El mito del Silicon Valley
El secreto no era la tecnología sino la ciencia. Se trataba de una extraordinaria concentración de inteligencia.
Queda mejor Silicon Valley que Valle del Silicio. Se refiere a una zona muy poblada al sur de San Francisco de California, la que corresponde más o menos con las misiones de Fray Junípero Serra. En ella, hace más de medio siglo, se asentaron las compañías pioneras en el desarrollo de las llamadas nuevas tecnologías de la comunicación. Tan poderosas son hoy que casi todos los españoles compramos algún producto de esas empresas todos los días. Es la apoteosis del desarrollo. Ni siquiera Alemania o el Reino Unido han logrado algo equivalente.
Pues bien, los políticos de distintos partidos españoles, de una y otra región, presentan como novedad la idea de convertir alguna ciudad de su influencia en "el Silicon Valley español". Asombra que haya lugar a tantas iniciativas del mismo calibre. Sobre todo porque ponen el carro delante de los bueyes.
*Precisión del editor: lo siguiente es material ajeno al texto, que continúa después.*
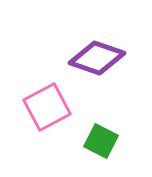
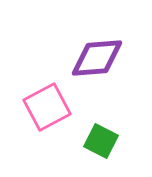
purple diamond: rotated 24 degrees counterclockwise
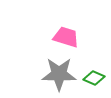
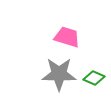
pink trapezoid: moved 1 px right
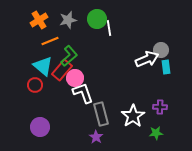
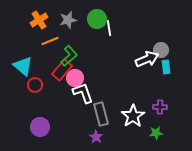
cyan triangle: moved 20 px left
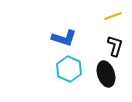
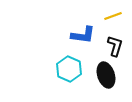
blue L-shape: moved 19 px right, 3 px up; rotated 10 degrees counterclockwise
black ellipse: moved 1 px down
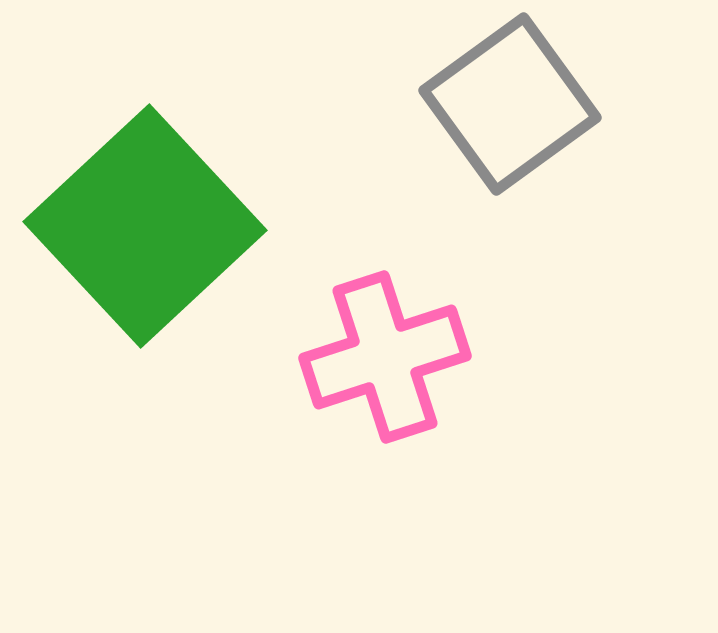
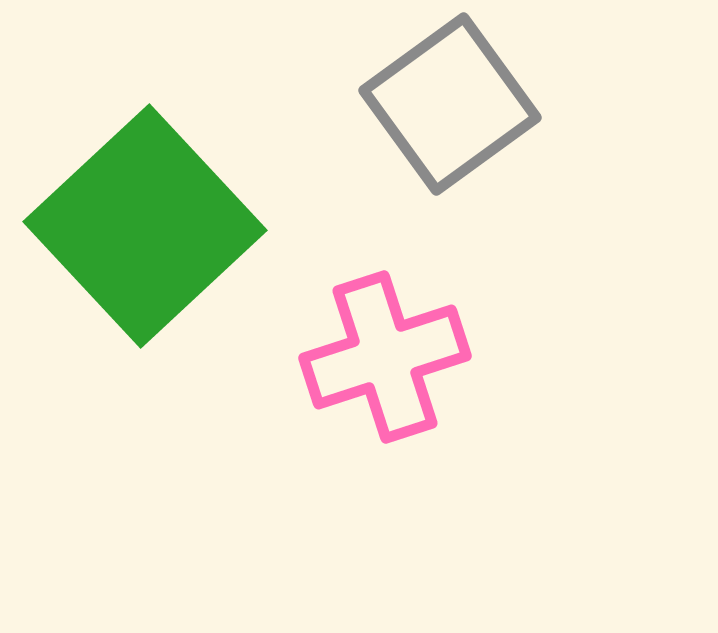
gray square: moved 60 px left
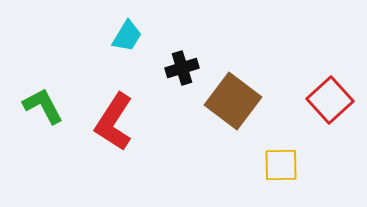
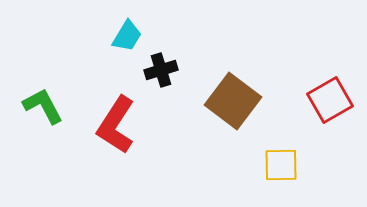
black cross: moved 21 px left, 2 px down
red square: rotated 12 degrees clockwise
red L-shape: moved 2 px right, 3 px down
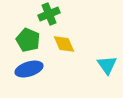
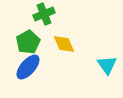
green cross: moved 5 px left
green pentagon: moved 2 px down; rotated 20 degrees clockwise
blue ellipse: moved 1 px left, 2 px up; rotated 32 degrees counterclockwise
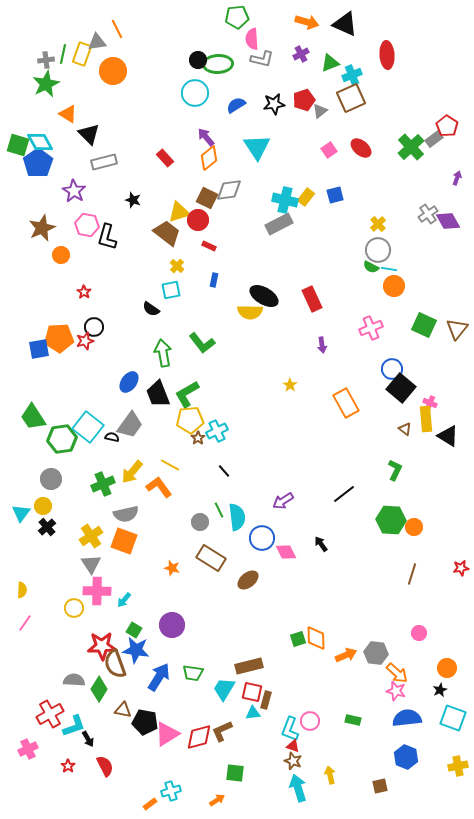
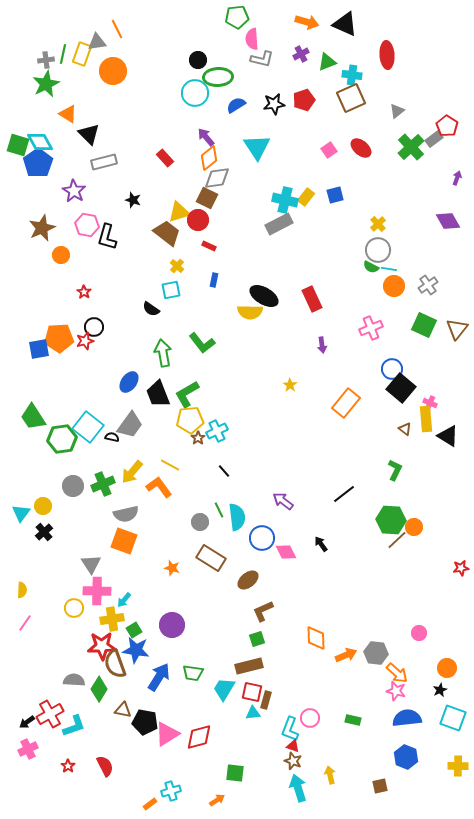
green triangle at (330, 63): moved 3 px left, 1 px up
green ellipse at (218, 64): moved 13 px down
cyan cross at (352, 75): rotated 30 degrees clockwise
gray triangle at (320, 111): moved 77 px right
gray diamond at (229, 190): moved 12 px left, 12 px up
gray cross at (428, 214): moved 71 px down
orange rectangle at (346, 403): rotated 68 degrees clockwise
gray circle at (51, 479): moved 22 px right, 7 px down
purple arrow at (283, 501): rotated 70 degrees clockwise
black cross at (47, 527): moved 3 px left, 5 px down
yellow cross at (91, 536): moved 21 px right, 83 px down; rotated 25 degrees clockwise
brown line at (412, 574): moved 15 px left, 34 px up; rotated 30 degrees clockwise
green square at (134, 630): rotated 28 degrees clockwise
green square at (298, 639): moved 41 px left
pink circle at (310, 721): moved 3 px up
brown L-shape at (222, 731): moved 41 px right, 120 px up
black arrow at (88, 739): moved 61 px left, 17 px up; rotated 84 degrees clockwise
yellow cross at (458, 766): rotated 12 degrees clockwise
La versión española consiste en diseñar un rutilante polígono industrial con subvenciones para que sienten en él algunas empresitas relacionadas con la telemática y otras zarandajas de parecida estirpe. Pero esa iniciativa casi es lo contrario de lo que fue en su origen el famoso y único Silicon Valley californiano. Allí no se empezó con erigir edificios de diseño, ni mucho menos con subvenciones públicas. El secreto no era la tecnología sino la ciencia. Se trataba de una extraordinaria concentración de inteligencia.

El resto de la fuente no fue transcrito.